Sunday, July 28, 2013

the view from sunday night or how i had antlers before they were cool


the air was heavy and it felt all weekend like it was waiting to storm. i(t) never stormed. denmark is very restrained that way. in south dakota, a good old fashioned thunderstorm would have blown through and cleared out that pesky, heavy waiting and left it cool and rinsed clean. no such luck here. the air is still heavy and too warm for sleeping. we can't even have the windows properly open as molly is in heat and desperate to get out to the papa kitty. we think she's had enough kittens for one year, so she's got to stay inside until it's over. i don't want to fix her yet as i want one more batch of kittens next spring - no sense bringing those good minnesota cat genes over here and not taking advantage of them properly. but she (and perhaps i) have been through enough for this year, so she has to wait until spring. she's lucky i love her or she'd have driven me completely crazy with her meowing and cajoling to go outside and rendezvous with the papa kitty.


i went on an uncharacteristic cleaning frenzy today, dusting, tidying, rearranging, organizing, vacuuming spider webs (they say spiders are a sign of a healthy inner climate in a house, so we're very healthy, let me tell you). i wonder how those spiders are all getting along inside the bag in our vacuum cleaner. do different kinds of spiders like each other? it feels good that things are tidy and clean. it gives me that essential sunday evening feeling that leaves me ready to face the week ahead. it's the last full week before school starts, so i want to spend some time together with sabin, who has been flitting off with one friend and another to summer houses and car races.
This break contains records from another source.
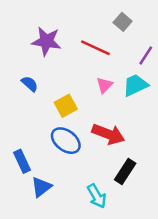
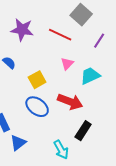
gray square: (123, 22) -> (81, 15), size x1.5
cyan trapezoid: (135, 85) -> (90, 76), moved

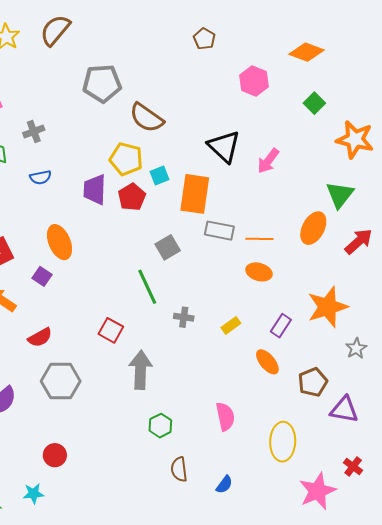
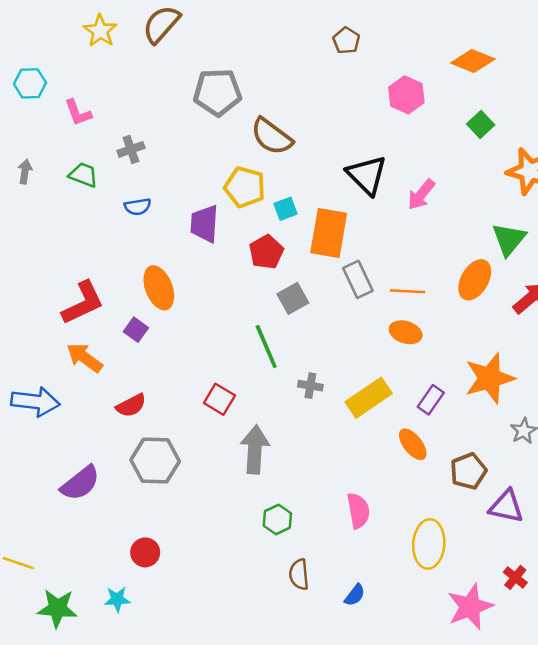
red pentagon: (132, 197) -> (266, 252), moved
gray rectangle: (219, 231) -> (358, 279), turned 52
yellow rectangle: (231, 325) -> (369, 398), size x1.8

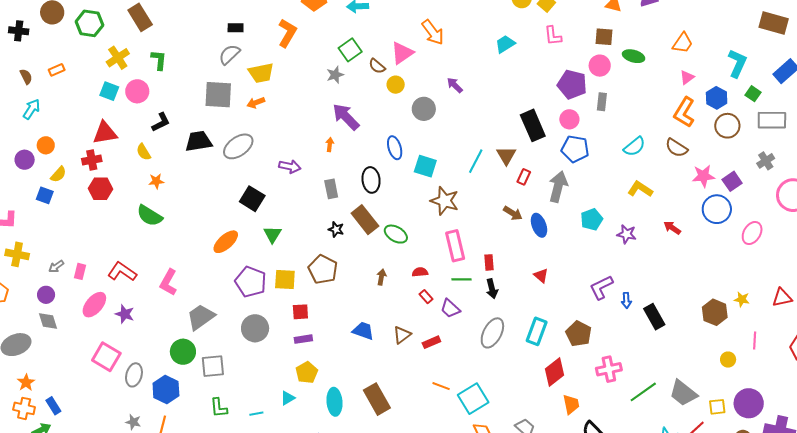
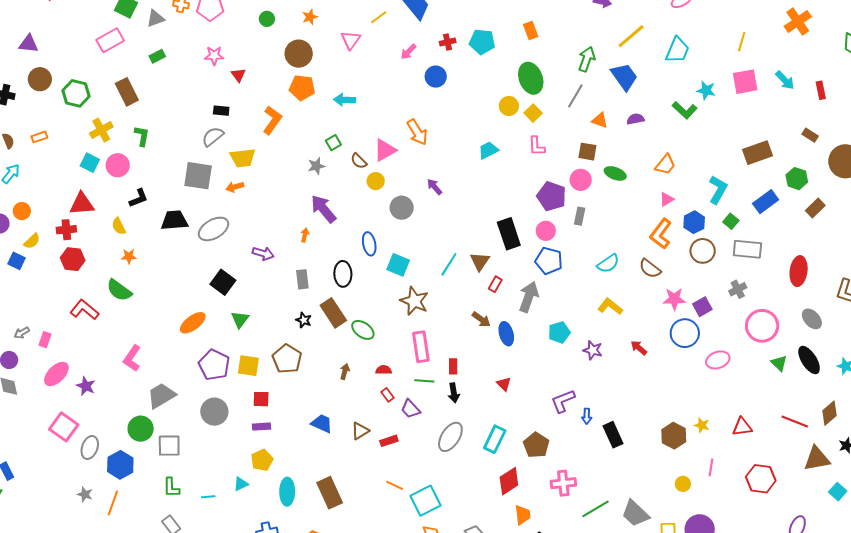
brown rectangle: (774, 23) -> (758, 153), turned -40
green square: (350, 50) -> (333, 143), size x0.7
pink ellipse: (752, 233) -> (718, 360), turned 35
red L-shape: (122, 272) -> (84, 310), moved

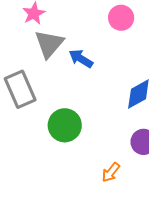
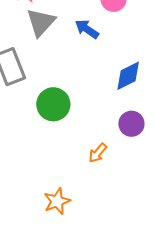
blue arrow: (81, 59) -> (87, 29), moved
have you noticed that my photos and my words are quite disconnected? i took the photos after vacuuming up the spiders, otherwise, they would have been more connected. now i'll try to connect them a little bit more. i was out picking this bouquet of verbena by the road when i ran into our cat tiger (also known as pelle haleløse (pelle the tail-less) as he came home last summer without most of his tail) out there, relaxing in the grass and trying to stay cool. i was chatting away to him when some people came by, walking their dogs and thinking i was insane to be chatting animatedly with myself in english (they couldn't see the cat in the grass). oh well, they'll chalk it up to the crazy canadian, since it's rumored in the area that i'm canadian. i can live with that. oddly, i felt no compulsion whatsoever to explain and no embarrassment. i wonder if that is the first sign of madness?
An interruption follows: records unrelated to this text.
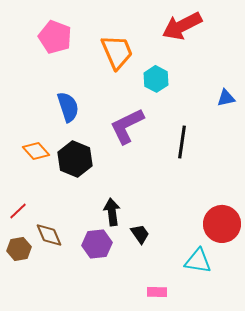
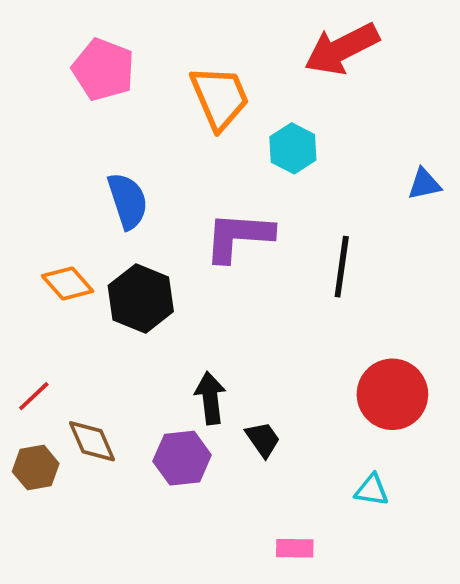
purple L-shape: (127, 126) -> (238, 237), turned 30
red circle: (222, 224) -> (392, 394), moved
cyan triangle: (198, 261) -> (372, 490), size x0.7

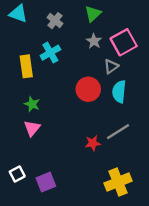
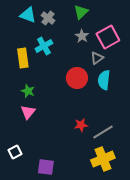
cyan triangle: (18, 14) -> (28, 15), moved
gray line: (118, 132) -> (103, 132), moved
purple square: (46, 182) -> (46, 167), moved, turned 30

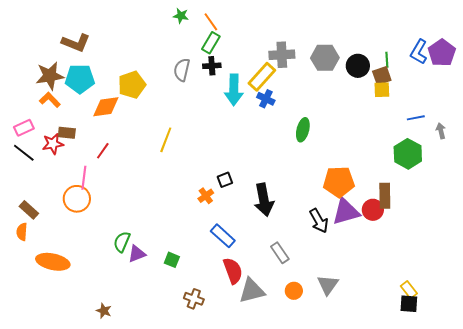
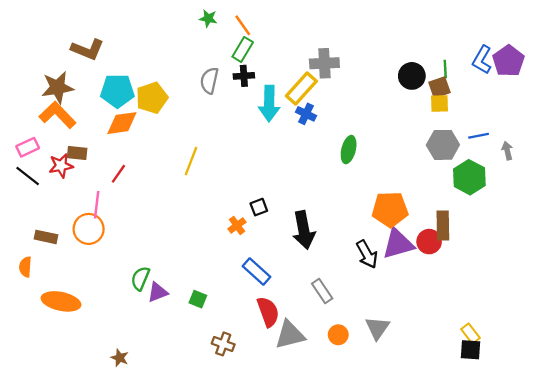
gray hexagon: (325, 58) -> (443, 145), moved
cyan pentagon: (80, 79) -> (117, 91), moved
orange L-shape: (50, 100) -> (58, 115), size x1.5
brown rectangle: (29, 210) -> (46, 237), moved, turned -30

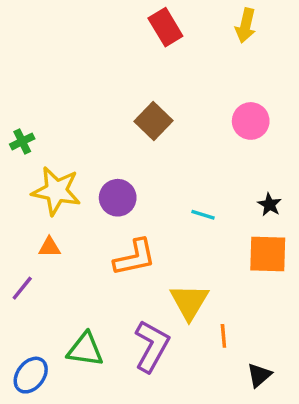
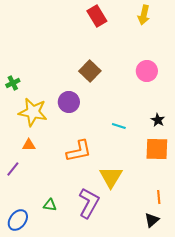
purple circle: (118, 198) -> (69, 102), moved
orange line: (223, 336) -> (159, 197), moved
green triangle: (85, 350) -> (50, 205), size x0.6

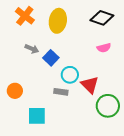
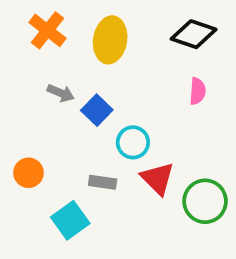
pink semicircle: (104, 48) -> (197, 91), turned -72
red triangle: (90, 85) -> (158, 178), moved
gray rectangle: (61, 92) -> (103, 182), moved
cyan square: (37, 116) -> (70, 220), turned -36

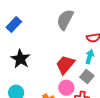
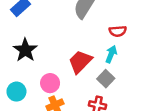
pink circle: (66, 88) -> (50, 83), moved

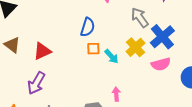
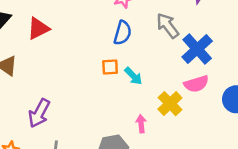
blue semicircle: (88, 27) -> (123, 33), moved
yellow cross: (136, 47) -> (170, 104), moved
red triangle: (42, 51) -> (38, 28), moved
i almost didn't have the heart to throw out these fetchingly dried daisies, but after photographing them, i replaced them with fresh ones. i almost think they're prettier when they're withered and dried. i suspect there's a lesson in that somewhere. or maybe i'm feeling philosophical after reading my fourth douglas kennedy book in as many weeks. tara suggested the first one (pursuit of happiness) to me on goodreads and that got me hooked. i devoured state of the union in about 24 hours. it's my favorite one yet. all of the ones i've read so far (i'm now on number 5 - the big picture) are about people whose choices led them feel they've lived the wrong life. they make me feel like writing, tho' i finish each one reluctantly, sad to leave behind characters who quickly come to seem like friends. i've got several more on order from the library. his style and characters suit my mood of the moment perfectly, tho' i feel far from having lived the wrong life.


antlers are everywhere on pinterest at the moment. i got this little skull last fall at the boy scout flea market for 20 kroner. i don't know what kind of deer it is, but i love it. all of the deer in this country are freakishly small and this one is no exception. i'd like to think that i was way ahead of that antler trend.